→ **Exercise instructions**
Please repeat the entries exactly as they appear and omit any images.

→ **Source data**
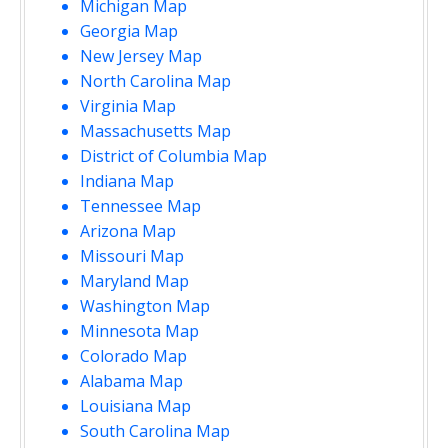
Michigan Map
Georgia Map
New Jersey Map
North Carolina Map
Virginia Map
Massachusetts Map
District of Columbia Map
Indiana Map
Tennessee Map
Arizona Map
Missouri Map
Maryland Map
Washington Map
Minnesota Map
Colorado Map
Alabama Map
Louisiana Map
South Carolina Map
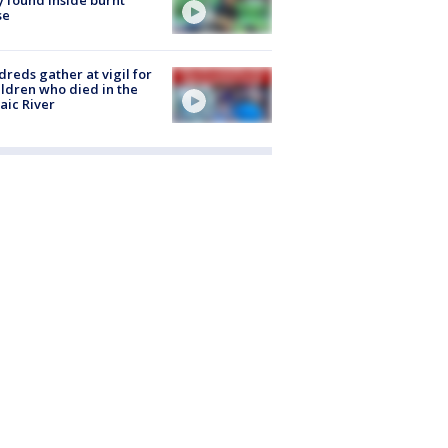
se
reds gather at vigil for
ildren who died in the
aic River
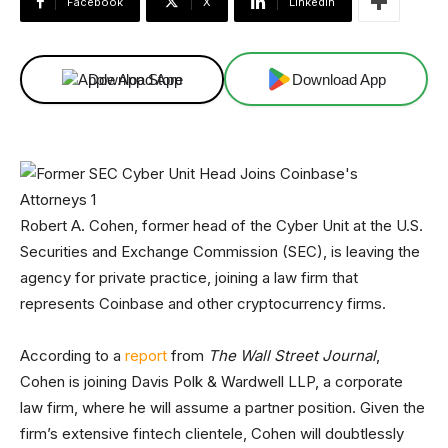
Facebook
X
Linkedin
Download App
Download App
Robert A. Cohen, former head of the Cyber Unit at the U.S.
Securities and Exchange Commission (SEC), is leaving the
agency for private practice, joining a law firm that
represents Coinbase and other cryptocurrency firms.
According to a
report
from
The Wall Street Journal
,
Cohen is joining Davis Polk & Wardwell LLP, a corporate
law firm, where he will assume a partner position. Given the
firm’s extensive fintech clientele, Cohen will doubtlessly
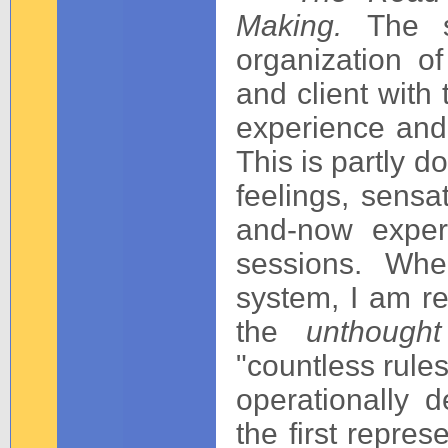
Making.
The s
organization of
and client with
experience and
This is partly d
feelings, sensa
and-now exper
sessions. Whe
system, I am re
the
unthoug
"countless rules
operationally d
the first repres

→ **Written solution**
Michigan Map
Georgia Map
New Jersey Map
North Carolina Map
Virginia Map
Massachusetts Map
District of Columbia Map
Indiana Map
Tennessee Map
Arizona Map
Missouri Map
Maryland Map
Washington Map
Minnesota Map
Colorado Map
Alabama Map
Louisiana Map
South Carolina Map
se
reds gather at vigil for
ildren who died in the
aic River
Facebook
X
Linkedin
Download App
Download App
Robert A. Cohen, former head of the Cyber Unit at the U.S.
Securities and Exchange Commission (SEC), is leaving the
agency for private practice, joining a law firm that
represents Coinbase and other cryptocurrency firms.
According to a
report
from
The Wall Street Journal
,
Cohen is joining Davis Polk & Wardwell LLP, a corporate
law firm, where he will assume a partner position. Given the
firm’s extensive fintech clientele, Cohen will doubtlessly
Making.
The s
organization of
and client with
experience and
This is partly d
feelings, sensa
and-now exper
sessions. Whe
system, I am re
the
unthoug
"countless rules
operationally d
the first repres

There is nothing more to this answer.